Not far from here about 30 miles was a garment factory in the 50's. I can remember my Grandmother going to this factory and walking in a back door. She would come out with a big box of fabric scraps. The fabric that was cut off of the bolts and the patterns were cut out had scraps they couldn't use. They would cut layers and layers at a time and she would buy the fabric by the pound and use it for quilting. I have a quilt top she used the fabrics in to make the pieces she used in this quilt. It cost her next to nothing to get this fabric and she made quilts for all of us when we were kids. She didn't use garments that were worn for her quilts, but instead went to the garment factory and got scraps from new fabric. This was all when fabric was only 36inches wide when new. When I was going through this resale shop I remembered going to this garment factory and also the button factory I had heard about when I was growing up. Another factory I remembered in this area was a Freeman Shoe Factory. You went by the factory in the hot summer and you smelled the shoe leather and the polish that was put onto the shoes when they were completed. Times gone by and things have changed so much you don't see the sights and sounds of the old days. Chris
Wednesday, May 12, 2010
Nothing planned for today
Today is Wednesday and I have nothing planned other than to do as I please today. The weather is gray and more rain to come. I went to a antique and used furniture store in my home town the other day. I saw many neat ideas and some beautiful used furniture. This store sets the furniture up into small room like settings. There were dolls, pictures and furniture and also piles of fabric. As I looked farther I found eyelet lace. I make doll clothing and also childrens clothing and it comes in handy to have it so when you sew early in the morning you can embellish something without waiting until the stores open.
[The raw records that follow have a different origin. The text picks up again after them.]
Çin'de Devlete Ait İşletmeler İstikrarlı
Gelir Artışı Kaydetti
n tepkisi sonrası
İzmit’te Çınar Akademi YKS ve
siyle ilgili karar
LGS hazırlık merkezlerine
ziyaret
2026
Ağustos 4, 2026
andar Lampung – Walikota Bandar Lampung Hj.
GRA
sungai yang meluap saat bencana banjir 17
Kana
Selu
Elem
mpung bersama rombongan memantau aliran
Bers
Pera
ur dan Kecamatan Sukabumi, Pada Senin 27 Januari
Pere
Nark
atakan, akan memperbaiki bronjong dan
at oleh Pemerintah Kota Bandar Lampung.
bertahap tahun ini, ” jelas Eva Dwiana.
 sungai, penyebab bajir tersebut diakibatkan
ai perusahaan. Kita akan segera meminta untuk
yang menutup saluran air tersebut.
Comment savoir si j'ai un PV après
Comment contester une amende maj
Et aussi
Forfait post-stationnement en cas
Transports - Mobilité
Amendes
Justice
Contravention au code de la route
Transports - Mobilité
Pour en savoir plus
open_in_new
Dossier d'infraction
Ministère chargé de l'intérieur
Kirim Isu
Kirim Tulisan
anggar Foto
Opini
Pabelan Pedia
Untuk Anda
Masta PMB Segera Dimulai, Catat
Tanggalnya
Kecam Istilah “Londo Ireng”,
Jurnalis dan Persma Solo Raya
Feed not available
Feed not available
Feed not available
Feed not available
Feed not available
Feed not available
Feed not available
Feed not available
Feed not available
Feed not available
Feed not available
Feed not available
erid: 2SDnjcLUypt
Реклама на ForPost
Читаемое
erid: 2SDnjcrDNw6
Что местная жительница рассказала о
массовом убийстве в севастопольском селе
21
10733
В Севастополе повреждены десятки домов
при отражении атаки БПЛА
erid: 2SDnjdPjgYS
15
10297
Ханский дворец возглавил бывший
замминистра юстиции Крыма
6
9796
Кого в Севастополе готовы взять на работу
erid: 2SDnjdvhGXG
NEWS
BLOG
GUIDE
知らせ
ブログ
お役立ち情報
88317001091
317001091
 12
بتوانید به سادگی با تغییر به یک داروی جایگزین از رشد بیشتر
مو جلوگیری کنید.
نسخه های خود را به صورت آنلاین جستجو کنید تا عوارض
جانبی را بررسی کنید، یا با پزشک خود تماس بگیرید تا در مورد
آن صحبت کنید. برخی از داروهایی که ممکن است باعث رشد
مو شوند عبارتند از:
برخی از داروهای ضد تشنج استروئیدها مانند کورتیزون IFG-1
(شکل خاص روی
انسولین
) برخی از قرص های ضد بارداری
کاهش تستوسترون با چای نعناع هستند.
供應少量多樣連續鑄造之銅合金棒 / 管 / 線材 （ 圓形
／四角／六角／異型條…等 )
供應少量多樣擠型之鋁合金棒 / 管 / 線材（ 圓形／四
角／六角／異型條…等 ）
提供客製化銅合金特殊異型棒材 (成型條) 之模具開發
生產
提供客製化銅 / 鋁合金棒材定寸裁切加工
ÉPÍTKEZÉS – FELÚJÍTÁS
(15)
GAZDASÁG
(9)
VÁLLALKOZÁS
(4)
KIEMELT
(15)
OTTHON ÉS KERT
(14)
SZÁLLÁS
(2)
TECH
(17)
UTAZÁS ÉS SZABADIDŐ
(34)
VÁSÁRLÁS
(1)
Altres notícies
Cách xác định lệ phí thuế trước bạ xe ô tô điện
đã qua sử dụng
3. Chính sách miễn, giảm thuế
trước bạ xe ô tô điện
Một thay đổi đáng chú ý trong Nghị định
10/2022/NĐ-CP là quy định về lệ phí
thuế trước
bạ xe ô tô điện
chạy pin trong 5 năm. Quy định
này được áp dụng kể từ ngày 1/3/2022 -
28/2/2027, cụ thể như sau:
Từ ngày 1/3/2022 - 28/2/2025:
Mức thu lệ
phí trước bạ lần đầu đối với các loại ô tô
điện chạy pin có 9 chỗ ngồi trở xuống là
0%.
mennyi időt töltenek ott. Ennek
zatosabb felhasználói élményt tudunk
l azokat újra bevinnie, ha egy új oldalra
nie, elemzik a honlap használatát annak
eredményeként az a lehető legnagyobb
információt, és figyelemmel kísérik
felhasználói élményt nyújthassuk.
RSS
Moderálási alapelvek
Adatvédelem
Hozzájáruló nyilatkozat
Each of these larger bolts were only $2 and the smaller was $1.50. If I went to the fabric store we would be looking at about $20 of eyelet. Didn't get a chance to look for buttons. A lot of times they are in Mason Jars and it is fun to go through a jar of old buttons. I did that a lot as a kid. My Grandmothers both sewed and they had jar after jar of buttons. We live on a bank of a river and about 6 miles up stream there was a button factory. They used the shells to make buttons that were sold in the stores. Sometimes as a kid you could find a shell with a button shape cut out of it. The shell wasn't right for more buttons so was discarded.